La presencia de un filántropo laico desconcierta tanto como una mujer de la calle que sigue siendo la esencia de la bondad pese a verse arrastrada a vivir en un barracón y ofrecer servicios sexuales. La moral victoriana podía recrearse en morbosos detalles sobre los crímenes demenciales de un sádico en Whitechapel, pero condenó sin piedad a Oscar Wilde por contar en ficción lo que las gentes de bien hacían a puerta cerrada.   

Son los años donde el Parlamento italiano estaba discutiendo la propuesta de ley de la senadora Lina Merlin para prohibir las casas de citas. Con todo, Fellini huye de las alusiones políticas, más atento a la faceta personal y singular de la protagonista.

El bosque

Las noches de Cabiria alberga una estructura circular. Un cuento que tiene su clímax, como mandan los cánones, en el bosque. Tras casi dos horas de metraje, comprendemos que el principio y el final casi podrían intercambiarse sin alterar el resultado.
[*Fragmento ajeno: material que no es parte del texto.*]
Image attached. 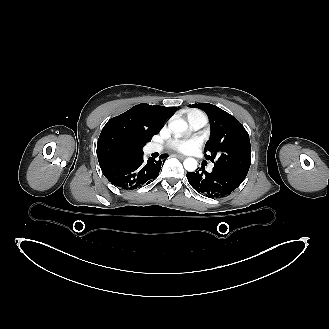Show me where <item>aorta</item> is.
Instances as JSON below:
<instances>
[{"label":"aorta","instance_id":"obj_1","mask_svg":"<svg viewBox=\"0 0 329 329\" xmlns=\"http://www.w3.org/2000/svg\"><path fill=\"white\" fill-rule=\"evenodd\" d=\"M168 127L174 133H182L187 130L186 121L179 119L169 122ZM197 161L194 158H186L183 162L184 168L188 172H193L197 169Z\"/></svg>","mask_w":329,"mask_h":329}]
</instances>
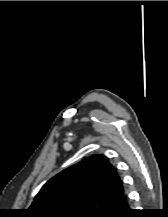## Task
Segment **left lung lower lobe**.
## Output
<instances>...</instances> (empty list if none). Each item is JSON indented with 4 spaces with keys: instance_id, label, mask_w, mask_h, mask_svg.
Returning <instances> with one entry per match:
<instances>
[{
    "instance_id": "left-lung-lower-lobe-1",
    "label": "left lung lower lobe",
    "mask_w": 168,
    "mask_h": 217,
    "mask_svg": "<svg viewBox=\"0 0 168 217\" xmlns=\"http://www.w3.org/2000/svg\"><path fill=\"white\" fill-rule=\"evenodd\" d=\"M134 211L130 209L128 196L125 192H121L110 200L104 212L99 217H132Z\"/></svg>"
}]
</instances>
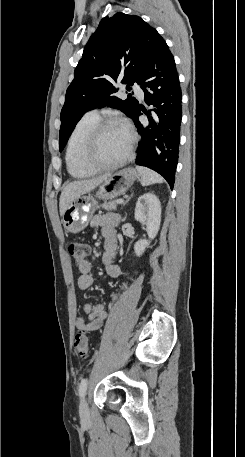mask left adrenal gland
Listing matches in <instances>:
<instances>
[{"mask_svg": "<svg viewBox=\"0 0 245 457\" xmlns=\"http://www.w3.org/2000/svg\"><path fill=\"white\" fill-rule=\"evenodd\" d=\"M134 192H132V194H130V196H128V198H126L125 202H127V200H129V198H131V196H133ZM124 202V204H125Z\"/></svg>", "mask_w": 245, "mask_h": 457, "instance_id": "left-adrenal-gland-1", "label": "left adrenal gland"}]
</instances>
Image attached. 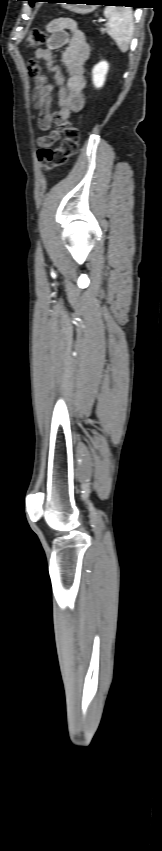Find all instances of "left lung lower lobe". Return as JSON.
<instances>
[{
	"label": "left lung lower lobe",
	"instance_id": "obj_1",
	"mask_svg": "<svg viewBox=\"0 0 162 851\" xmlns=\"http://www.w3.org/2000/svg\"><path fill=\"white\" fill-rule=\"evenodd\" d=\"M40 1V0H37ZM46 2H56L57 0H43ZM99 2L105 3V5H117V6H129V4H134L135 0H99Z\"/></svg>",
	"mask_w": 162,
	"mask_h": 851
}]
</instances>
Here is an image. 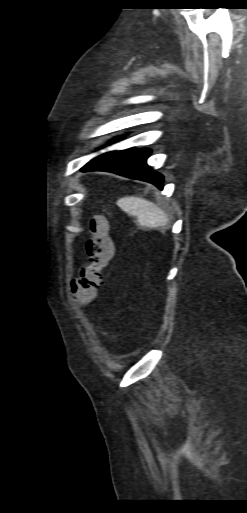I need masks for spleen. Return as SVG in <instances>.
Here are the masks:
<instances>
[{"label": "spleen", "instance_id": "3e777b00", "mask_svg": "<svg viewBox=\"0 0 247 513\" xmlns=\"http://www.w3.org/2000/svg\"><path fill=\"white\" fill-rule=\"evenodd\" d=\"M117 204L123 211L135 216L142 226L154 228L164 225L167 221L163 210L149 200L137 196H127L119 199Z\"/></svg>", "mask_w": 247, "mask_h": 513}]
</instances>
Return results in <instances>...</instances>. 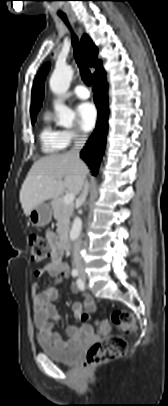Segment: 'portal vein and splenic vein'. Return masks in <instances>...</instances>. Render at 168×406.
Instances as JSON below:
<instances>
[{
  "label": "portal vein and splenic vein",
  "mask_w": 168,
  "mask_h": 406,
  "mask_svg": "<svg viewBox=\"0 0 168 406\" xmlns=\"http://www.w3.org/2000/svg\"><path fill=\"white\" fill-rule=\"evenodd\" d=\"M74 199H75V194H73V193H68V194H66V195L64 196L63 202H64L65 204H72L73 201H74Z\"/></svg>",
  "instance_id": "obj_1"
}]
</instances>
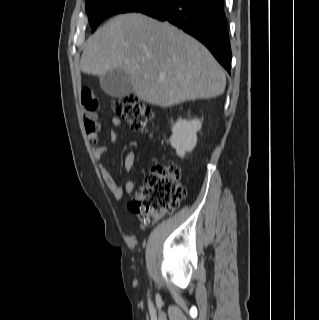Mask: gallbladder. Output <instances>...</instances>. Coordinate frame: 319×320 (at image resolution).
<instances>
[{"label":"gallbladder","mask_w":319,"mask_h":320,"mask_svg":"<svg viewBox=\"0 0 319 320\" xmlns=\"http://www.w3.org/2000/svg\"><path fill=\"white\" fill-rule=\"evenodd\" d=\"M102 90L111 97L122 98L133 93L130 76L122 70L109 71L100 78Z\"/></svg>","instance_id":"gallbladder-1"}]
</instances>
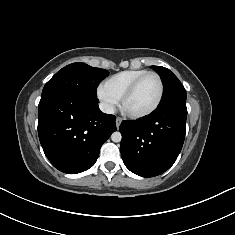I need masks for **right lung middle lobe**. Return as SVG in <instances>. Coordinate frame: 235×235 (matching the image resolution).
<instances>
[{
    "instance_id": "1",
    "label": "right lung middle lobe",
    "mask_w": 235,
    "mask_h": 235,
    "mask_svg": "<svg viewBox=\"0 0 235 235\" xmlns=\"http://www.w3.org/2000/svg\"><path fill=\"white\" fill-rule=\"evenodd\" d=\"M109 72L85 63H72L58 71L44 86L42 96L70 92L96 99V88Z\"/></svg>"
}]
</instances>
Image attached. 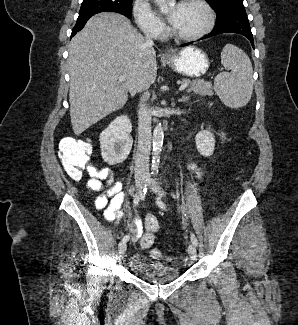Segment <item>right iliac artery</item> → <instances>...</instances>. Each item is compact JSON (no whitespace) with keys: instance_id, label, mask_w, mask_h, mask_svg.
I'll list each match as a JSON object with an SVG mask.
<instances>
[{"instance_id":"obj_1","label":"right iliac artery","mask_w":298,"mask_h":325,"mask_svg":"<svg viewBox=\"0 0 298 325\" xmlns=\"http://www.w3.org/2000/svg\"><path fill=\"white\" fill-rule=\"evenodd\" d=\"M143 192L146 193V185H145V188L143 189ZM139 203V195H135L134 196V204L135 205H138ZM130 239V236L129 235H126L124 236V238L122 239L124 242H127L128 240Z\"/></svg>"}]
</instances>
Fue precisamente comiendo en un bosque donde Fellini conoció a Wanda, una mujer de la calle que inspiró la idea que rondaba su cabeza desde hacía tiempo. El terrible asesinato de una dama en las orillas del lago de Castel Gandolfo impresionó a Fellini, quien siguió las indagaciones que demostraron cómo la enamorada había sacado los ahorros de toda una vida para un presunto prometido que iba a casarse con ella. El desconocido y supuesto galán tenía otros desagradables planes que incluían eliminarla y quedarse con la dote.   

Wanda terminó de rematar aquellas emociones. Era una persona fascinante. Vivía en las chabolas cerca de un acueducto y trató de suicidarse en varias ocasiones por decepciones sentimentales. Con todo, al cineasta le llamaba la atención que ambas mujeres parecían mantener intacto hasta el último momento la sed por las ilusiones de la vida, incluyendo la fe de enamorarse. Sin duda, era la obra que quería hacer.  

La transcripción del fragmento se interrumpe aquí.